_What you should do_: Go through the records and show each line where the word "communication" occurs.
=== Material for this exercise ===
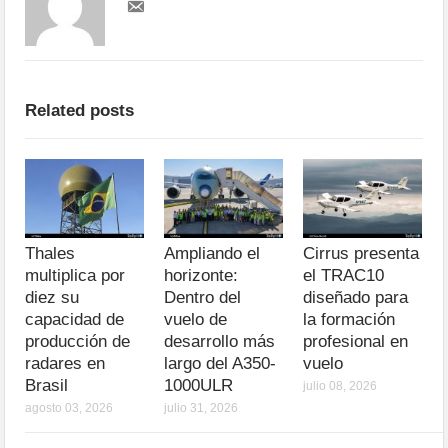
Related posts
Thales
Ampliando el
Cirrus presenta
multiplica por
horizonte:
el TRAC10
diez su
Dentro del
diseñado para
capacidad de
vuelo de
la formación
producción de
desarrollo más
profesional en
radares en
largo del A350-
vuelo
Brasil
1000ULR
julio 08, 2026
agosto 03, 2026
julio 31, 2026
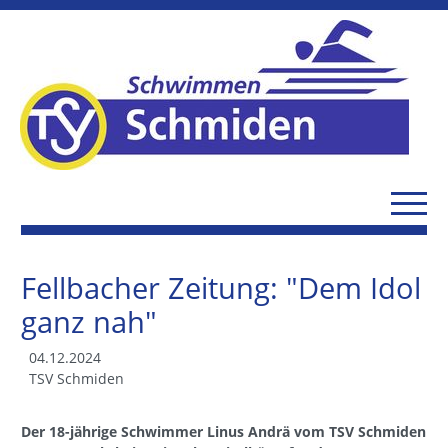
Fellbacher Zeitung: "Dem Idol
ganz nah"
04.12.2024
TSV Schmiden
Der 18-jährige Schwimmer Linus Andrä vom TSV Schmiden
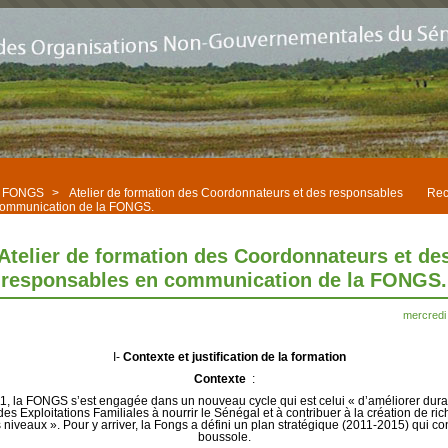
es FONGS
>
Atelier de formation des Coordonnateurs et des responsables
Rec
communication de la FONGS.
Atelier de formation des Coordonnateurs et de
responsables en communication de la FONGS.
mercredi
I-
Contexte et justification de la formation
Contexte
:
, la FONGS s’est engagée dans un nouveau cycle qui est celui « d’améliorer dur
des Exploitations Familiales à nourrir le Sénégal et à contribuer à la création de ri
s niveaux ». Pour y arriver, la Fongs a défini un plan stratégique (2011-2015) qui co
boussole.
===
_Task solution_:
communication de la FONGS.
responsables en communication de la FONGS.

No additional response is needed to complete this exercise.